On April 24, Anthropic gave the world a preview of a number that should keep every CISO awake at night. Fewer than 1% of the vulnerabilities discovered by its new Claude Mythos model under Project Glasswing have been patched. Meanwhile, the list of discoveries keeps growing.
What Mythos actually found
Mythos is a frontier model purpose-built for security research. Under the Project Glasswing umbrella, Anthropic has given early access to AWS, Apple, Broadcom, Cisco, CrowdStrike, Google, JPMorganChase, Microsoft, Nvidia, and roughly 40 other critical-infrastructure operators. The findings so far include a 27-year-old bug in OpenBSD — an operating system widely considered the most rigorously audited in existence. A 16-year-old vulnerability in FFmpeg that automated fuzzers had executed the affected line five million times without detecting. A 17-year-old remote code execution bug in FreeBSD, assigned CVE-2026-4747, that allows any attacker on the network to gain root on a machine running NFS. Read that again. Twenty-seven years. Sixteen years. Seventeen years. These are not niche edge cases. They sit inside the foundational software that every cloud provider, every mobile OS, every enterprise server pipeline depends on. They stayed invisible to the best human eyes and the best static-analysis tools in the industry — until a language model started reading the code.
Why the patching gap matters more than the discovery
The number that made the headlines — "thousands of vulnerabilities found" — is impressive. The number that should terrify everyone is the follow-up: less than 1% patched. The gap exists because patching requires human engineers to reproduce the bug, understand the fix, test for regression, coordinate disclosure, and deploy through fragmented supply chains.

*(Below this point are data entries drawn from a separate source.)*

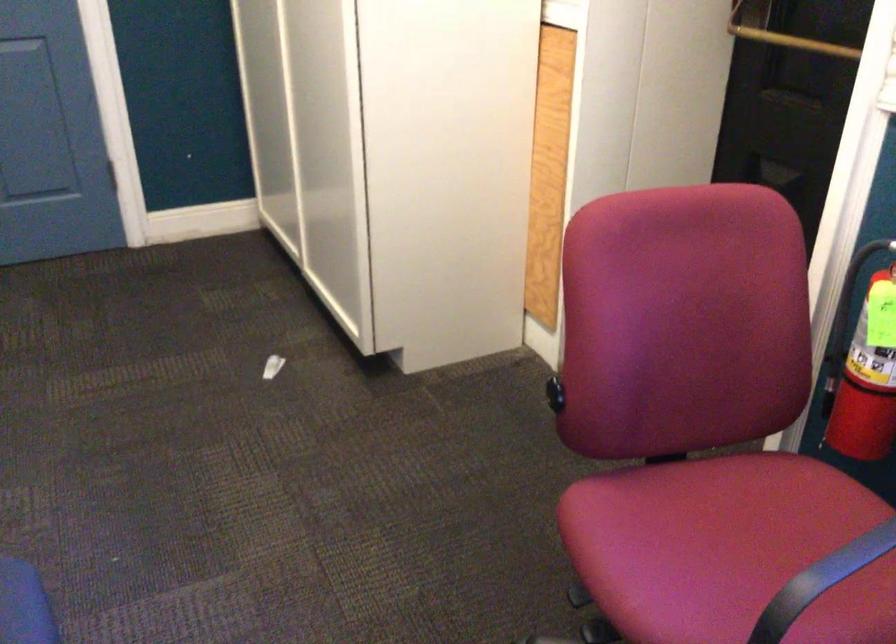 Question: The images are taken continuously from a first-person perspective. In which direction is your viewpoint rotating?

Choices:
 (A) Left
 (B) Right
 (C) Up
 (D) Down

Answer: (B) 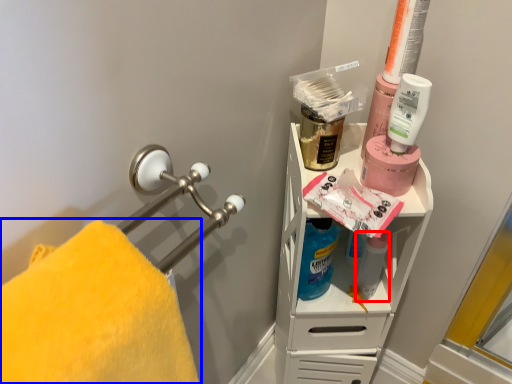 Question: Which object is further to the camera taking this photo, cleaning product (highlighted by a red box) or towel (highlighted by a blue box)?

Choices:
 (A) cleaning product
 (B) towel

Answer: (A) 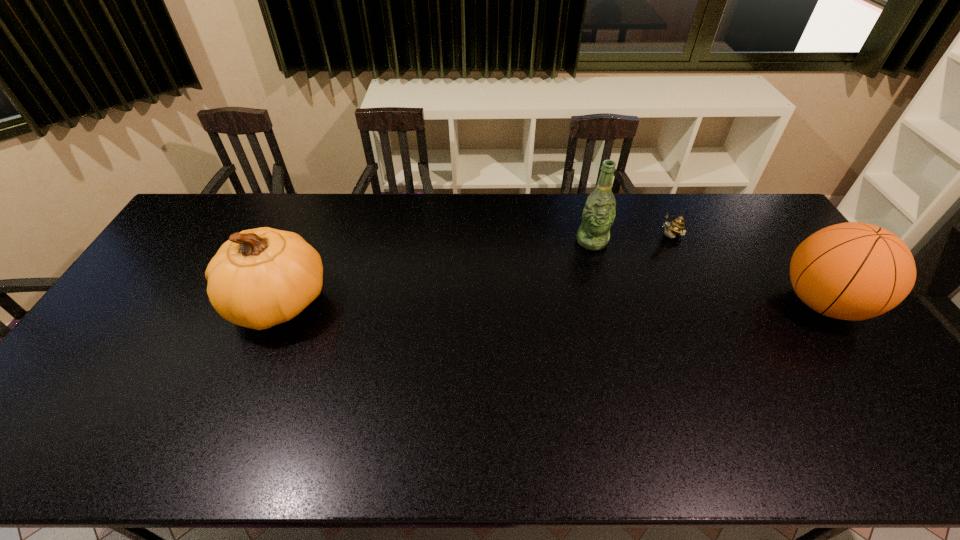 Where is `vacant space that's between the second object from left to right and the leftmost object`? The image size is (960, 540). vacant space that's between the second object from left to right and the leftmost object is located at coordinates (436, 272).

Find the location of a particular element. free space between the leftmost object and the third object from left to right is located at coordinates (474, 270).

Locate an element on the screen. The image size is (960, 540). object that is the closest to the third object from left to right is located at coordinates (598, 215).

Select which object is the third closest to the basketball. Please provide its 2D coordinates. Your answer should be formatted as a tuple, i.e. [(x, y)], where the tuple contains the x and y coordinates of a point satisfying the conditions above.

[(259, 278)]

Find the location of a particular element. vacant area that satisfies the following two spatial constraints: 1. on the front side of the basketball; 2. on the left side of the snail is located at coordinates (699, 303).

I want to click on free region that satisfies the following two spatial constraints: 1. on the front side of the third object from right to left; 2. on the right side of the basketball, so (x=609, y=303).

You are a GUI agent. You are given a task and a screenshot of the screen. Output one action in this format:
    pyautogui.click(x=<x>, y=<y>)
    Task: Click on the free location that satisfies the following two spatial constraints: 1. on the front side of the second object from right to left; 2. on the left side of the basketball
    
    Given the screenshot: What is the action you would take?
    pyautogui.click(x=699, y=303)

Find the location of a particular element. This screenshot has height=540, width=960. free region that satisfies the following two spatial constraints: 1. on the back side of the third object from left to right; 2. on the left side of the beer bottle is located at coordinates (590, 237). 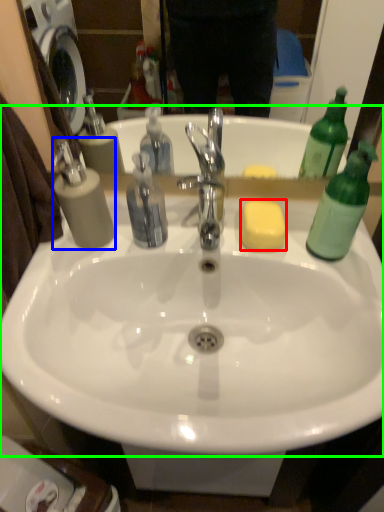 Question: Which object is positioned farthest from soap (highlighted by a red box)? Select from soap dispenser (highlighted by a blue box) and sink (highlighted by a green box).

Choices:
 (A) soap dispenser
 (B) sink

Answer: (A) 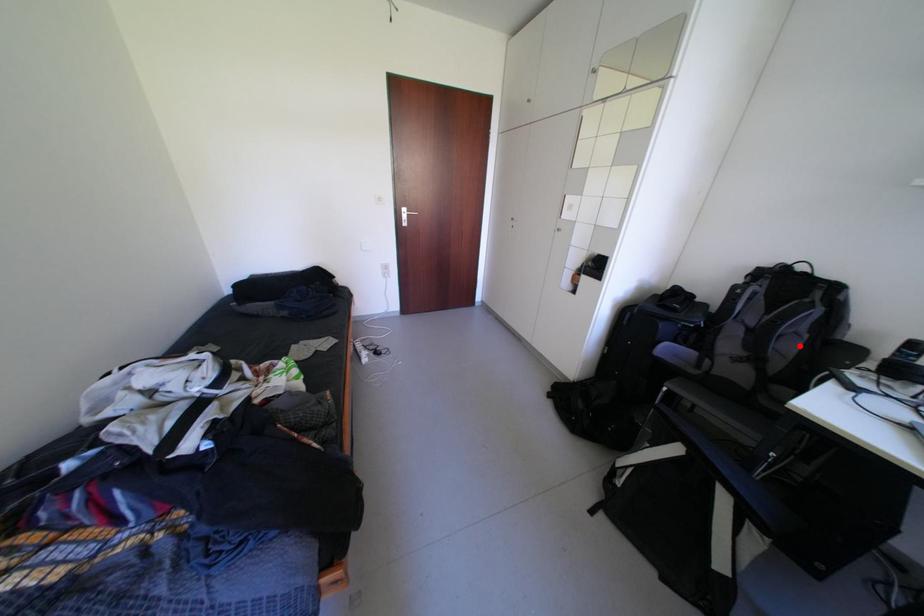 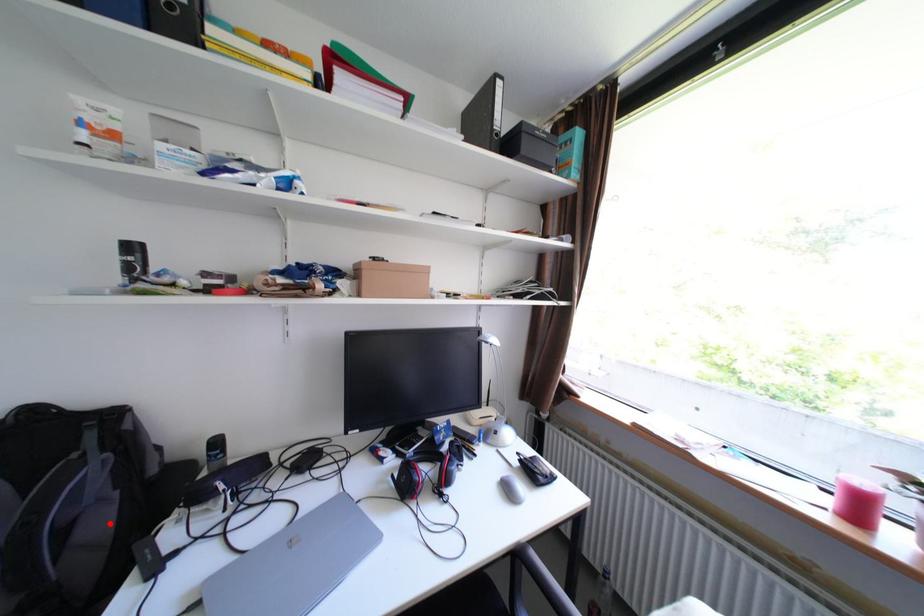 I am providing you with two images of the same scene from different viewpoints. A red point is marked on the first image and another point is marked on the second image. Are the points marked in image1 and image2 representing the same 3D position?

Yes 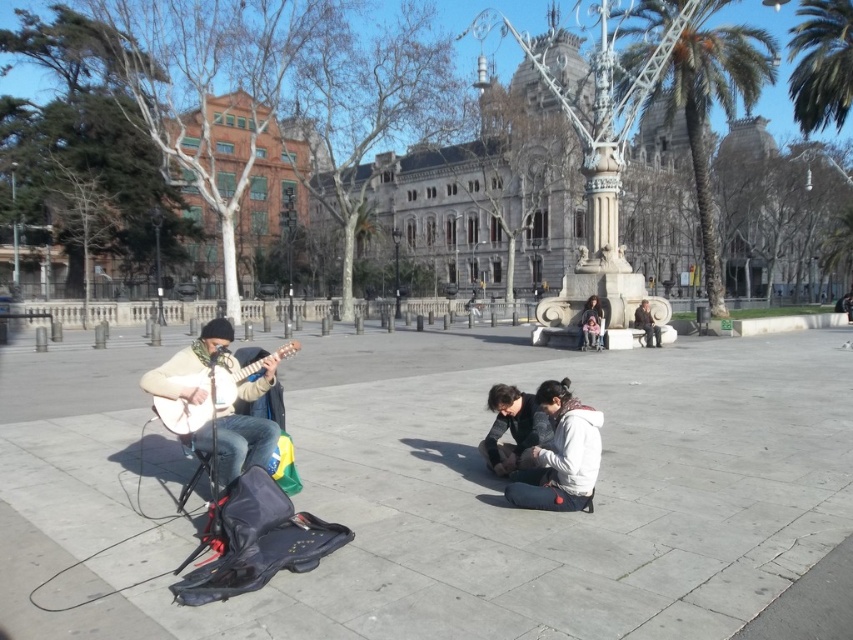 Question: Which point is closer to the camera?

Choices:
 (A) white matte jacket at center
 (B) matte black jacket at center

Answer: (A)

Question: Can you confirm if green leafy palm tree at upper right is positioned to the left of matte black jacket at center?

Choices:
 (A) no
 (B) yes

Answer: (A)

Question: Which point is closer to the camera taking this photo?

Choices:
 (A) (190, 397)
 (B) (549, 477)
 (C) (642, 320)

Answer: (A)

Question: Is green leafy palm tree at upper right wider than dark gray fabric jacket at center?

Choices:
 (A) no
 (B) yes

Answer: (B)

Question: Is white matte jacket at center in front of matte black jacket at center?

Choices:
 (A) no
 (B) yes

Answer: (B)

Question: Which point is closer to the camera taking this photo?

Choices:
 (A) (593, 324)
 (B) (207, 397)

Answer: (B) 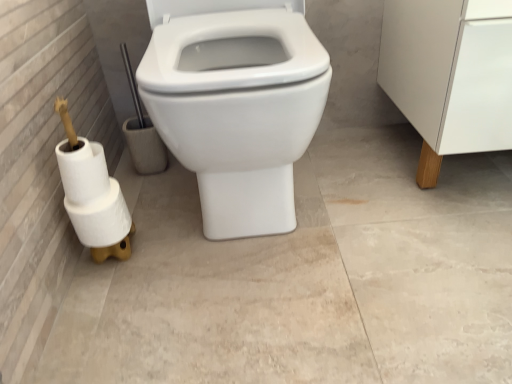 This screenshot has height=384, width=512. What do you see at coordinates (237, 110) in the screenshot?
I see `white glossy toilet at center` at bounding box center [237, 110].

In order to face white matte toilet paper at lower left, the third toilet paper from the top, should I rotate leftwards or rightwards?

Turn left approximately 20.398 degrees to face it.

Locate an element on the screen. This screenshot has width=512, height=384. white matte toilet paper at left, which ranks as the second toilet paper in bottom-to-top order is located at coordinates (92, 194).

Locate an element on the screen. The width and height of the screenshot is (512, 384). white matte toilet paper at lower left, which is counted as the third toilet paper, starting from the bottom is located at coordinates (82, 170).

You are a GUI agent. You are given a task and a screenshot of the screen. Output one action in this format:
    pyautogui.click(x=<x>, y=<y>)
    Task: Click on the white glossy toilet at center
    The image size is (512, 384).
    Given the screenshot: What is the action you would take?
    pyautogui.click(x=237, y=110)

Is white matte toilet paper at lower left, placed as the first toilet paper when sorted from top to bottom, not inside white wood cabinet leg at right?

Result: Yes, white matte toilet paper at lower left, placed as the first toilet paper when sorted from top to bottom, is located beyond the bounds of white wood cabinet leg at right.

Is white matte toilet paper at lower left, placed as the first toilet paper when sorted from top to bottom, beside white wood cabinet leg at right?

No, white matte toilet paper at lower left, placed as the first toilet paper when sorted from top to bottom, is not making contact with white wood cabinet leg at right.

From a real-world perspective, is white matte toilet paper at lower left, placed as the first toilet paper when sorted from top to bottom, positioned under white wood cabinet leg at right based on gravity?

Yes.

From the image's perspective, count 2nd toilet papers upward from the white matte toilet paper at lower left, the third toilet paper from the top, and point to it. Please provide its 2D coordinates.

[(82, 170)]

Considering the positions of objects white matte toilet paper at lower left, which is counted as the third toilet paper, starting from the bottom, and white matte toilet paper at lower left, the third toilet paper from the top, in the image provided, who is more to the left, white matte toilet paper at lower left, which is counted as the third toilet paper, starting from the bottom, or white matte toilet paper at lower left, the third toilet paper from the top,?

white matte toilet paper at lower left, which is counted as the third toilet paper, starting from the bottom, is more to the left.

Can you confirm if white matte toilet paper at lower left, which is counted as the third toilet paper, starting from the bottom, is smaller than white matte toilet paper at lower left, the third toilet paper from the top?

Indeed, white matte toilet paper at lower left, which is counted as the third toilet paper, starting from the bottom, has a smaller size compared to white matte toilet paper at lower left, the third toilet paper from the top.

Does point (127, 220) come farther from viewer compared to point (111, 240)?

That is True.

Is the depth of white matte toilet paper at lower left, the third toilet paper from the top, less than that of white matte toilet paper at left, which is the 2th toilet paper from top to bottom?

No, the depth of white matte toilet paper at lower left, the third toilet paper from the top, is greater than that of white matte toilet paper at left, which is the 2th toilet paper from top to bottom.

From a real-world perspective, between white matte toilet paper at lower left, the third toilet paper from the top, and white matte toilet paper at left, which is the 2th toilet paper from top to bottom, who is vertically higher?

In real-world perspective, white matte toilet paper at left, which is the 2th toilet paper from top to bottom, is above.

Which object is wider, white matte toilet paper at lower left, the 1th toilet paper ordered from the bottom, or white matte toilet paper at left, which ranks as the second toilet paper in bottom-to-top order?

With larger width is white matte toilet paper at lower left, the 1th toilet paper ordered from the bottom.

How many degrees apart are the facing directions of white glossy toilet at center and white matte toilet paper at lower left, the third toilet paper from the top?

white glossy toilet at center and white matte toilet paper at lower left, the third toilet paper from the top, are facing 2.28 degrees away from each other.

Are white glossy toilet at center and white matte toilet paper at lower left, the third toilet paper from the top, beside each other?

No, white glossy toilet at center is not touching white matte toilet paper at lower left, the third toilet paper from the top.

From the white glossy toilet at center, count the 1st toilet paper to the left and point to it. Please provide its 2D coordinates.

[(101, 218)]

Between point (244, 171) and point (124, 213), which one is positioned in front?

The point (244, 171) is closer.

Which object is positioned more to the left, white matte toilet paper at left, which is the 2th toilet paper from top to bottom, or white wood cabinet leg at right?

white matte toilet paper at left, which is the 2th toilet paper from top to bottom, is more to the left.

Considering the positions of point (61, 117) and point (392, 61), is point (61, 117) closer or farther from the camera than point (392, 61)?

Point (61, 117) is positioned closer to the camera compared to point (392, 61).

Is white matte toilet paper at left, which is the 2th toilet paper from top to bottom, thinner than white wood cabinet leg at right?

Indeed, white matte toilet paper at left, which is the 2th toilet paper from top to bottom, has a lesser width compared to white wood cabinet leg at right.

The height and width of the screenshot is (384, 512). In order to click on porcelain above the white matte toilet paper at left, which ranks as the second toilet paper in bottom-to-top order (from a real-world perspective) in this screenshot , I will do `click(449, 75)`.

Looking at their sizes, would you say white wood cabinet leg at right is wider or thinner than white matte toilet paper at lower left, the 1th toilet paper ordered from the bottom?

In the image, white wood cabinet leg at right appears to be wider than white matte toilet paper at lower left, the 1th toilet paper ordered from the bottom.

Is white wood cabinet leg at right facing towards white matte toilet paper at lower left, the third toilet paper from the top?

No.

How much distance is there between white wood cabinet leg at right and white matte toilet paper at lower left, the 1th toilet paper ordered from the bottom?

white wood cabinet leg at right is 29.79 inches away from white matte toilet paper at lower left, the 1th toilet paper ordered from the bottom.

From the picture: From the image's perspective, is white wood cabinet leg at right located above or below white matte toilet paper at lower left, the third toilet paper from the top?

white wood cabinet leg at right is situated higher than white matte toilet paper at lower left, the third toilet paper from the top, in the image.

From the image's perspective, starting from the white wood cabinet leg at right, which toilet paper is the 2nd one below? Please provide its 2D coordinates.

[(92, 194)]

From the image's perspective, is white wood cabinet leg at right on white matte toilet paper at left, which ranks as the second toilet paper in bottom-to-top order?

Correct, white wood cabinet leg at right appears higher than white matte toilet paper at left, which ranks as the second toilet paper in bottom-to-top order, in the image.

Is white matte toilet paper at left, which ranks as the second toilet paper in bottom-to-top order, located within white wood cabinet leg at right?

No, white matte toilet paper at left, which ranks as the second toilet paper in bottom-to-top order, is not inside white wood cabinet leg at right.

Where is `porcelain located above the white matte toilet paper at lower left, which is counted as the third toilet paper, starting from the bottom (from a real-world perspective)`? This screenshot has height=384, width=512. porcelain located above the white matte toilet paper at lower left, which is counted as the third toilet paper, starting from the bottom (from a real-world perspective) is located at coordinates (449, 75).

The width and height of the screenshot is (512, 384). Identify the location of toilet paper behind the white matte toilet paper at lower left, which is counted as the third toilet paper, starting from the bottom. (101, 218).

Estimate the real-world distances between objects in this image. Which object is further from white matte toilet paper at left, which ranks as the second toilet paper in bottom-to-top order, white matte toilet paper at lower left, placed as the first toilet paper when sorted from top to bottom, or white wood cabinet leg at right?

white wood cabinet leg at right is further to white matte toilet paper at left, which ranks as the second toilet paper in bottom-to-top order.

Looking at the image, which one is located closer to white matte toilet paper at lower left, placed as the first toilet paper when sorted from top to bottom, white glossy toilet at center or white matte toilet paper at left, which is the 2th toilet paper from top to bottom?

Among the two, white matte toilet paper at left, which is the 2th toilet paper from top to bottom, is located nearer to white matte toilet paper at lower left, placed as the first toilet paper when sorted from top to bottom.

Estimate the real-world distances between objects in this image. Which object is further from white matte toilet paper at lower left, placed as the first toilet paper when sorted from top to bottom, white glossy toilet at center or white wood cabinet leg at right?

white wood cabinet leg at right lies further to white matte toilet paper at lower left, placed as the first toilet paper when sorted from top to bottom, than the other object.

In the scene shown: When comparing their distances from white matte toilet paper at lower left, which is counted as the third toilet paper, starting from the bottom, does white wood cabinet leg at right or white glossy toilet at center seem closer?

white glossy toilet at center.

Considering their positions, is white matte toilet paper at lower left, which is counted as the third toilet paper, starting from the bottom, positioned closer to white matte toilet paper at left, which is the 2th toilet paper from top to bottom, than white matte toilet paper at lower left, the 1th toilet paper ordered from the bottom?

white matte toilet paper at lower left, the 1th toilet paper ordered from the bottom, is positioned closer to the anchor white matte toilet paper at left, which is the 2th toilet paper from top to bottom.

Discovery is now AI-speed. Remediation is still human-speed. This asymmetry is already being exploited. Days before the Glasswing announcement, CVE-2026-33626 — a server-side request forgery flaw in LMDeploy, a widely used LLM-serving toolkit — was exploited in the wild less than 13 hours after public disclosure. Attackers do not wait for a paper tweet. They pipe the CVE feed into their own automated exploit generators.
The state-surveillance question
The obvious uncomfortable question — if Anthropic's model is this good at finding zero-days, what about the ones built by government agencies with no disclosure obligations? Anthropic has been explicit that Mythos will not be generally available. But foundation models are now cheap enough to train that any capable nation-state can build a Mythos-class system privately. Every public discussion of Glasswing's capabilities is also an instruction manual for adversary labs. This is the part of the AI-safety conversation that gets insufficient airtime. The model-provider community has tools and norms around content policy. It has almost nothing around offensive-security capability arms races. Project Glasswing, to Anthropic's credit, is an attempt to get defenders ahead. But the same capability in a different lab, released without a sixty-vetted-organization partner program, would be catastrophic.
What this means for working developers and security teams
If you ship code — any code, at any company — your threat model just changed. Three concrete implications. First, code age is no longer a proxy for security. "We have been running this library since 2008" used to mean "battle-tested." Now it means "it has had 18 years to accumulate bugs nobody could find, until last month." Age is exposure. Second, patching velocity is now a board-level metric. If your mean-time-to-patch is measured in months, you are effectively running an open house. Asset inventory, SBOM coverage, and automated patch pipelines are not cybersecurity hygiene anymore — they are business continuity. Third, developers must start running the same AI tooling on their own code before anyone else does. Projects like Anthropic's Claude Code and similar offensive-aware coding tools can run internal Glasswing-style sweeps. If you ship PHP, Python, Go, or Rust at scale, running AI-powered vulnerability scans on your own repos this quarter is no longer optional.
My take
We have entered a period where AI can find vulnerabilities faster than humans can fix them, and faster than organizations can prioritize them. The window between "AI-powered discovery is real" and "AI-powered patching is real" is the most dangerous interval we will see this decade. Project Glasswing demonstrates that the first half of that equation is already here. The security industry spent twenty years optimizing for human-speed discovery. That problem is now mostly solved. Patching is suddenly the limiting factor — and patching is not a model problem. It is an organizational, legal, and supply-chain problem. Models do not patch code. People do. And there are not enough of them. If you are not already running fire drills for "we just learned the protocol we built on has been broken for twenty years," you are running the wrong drills.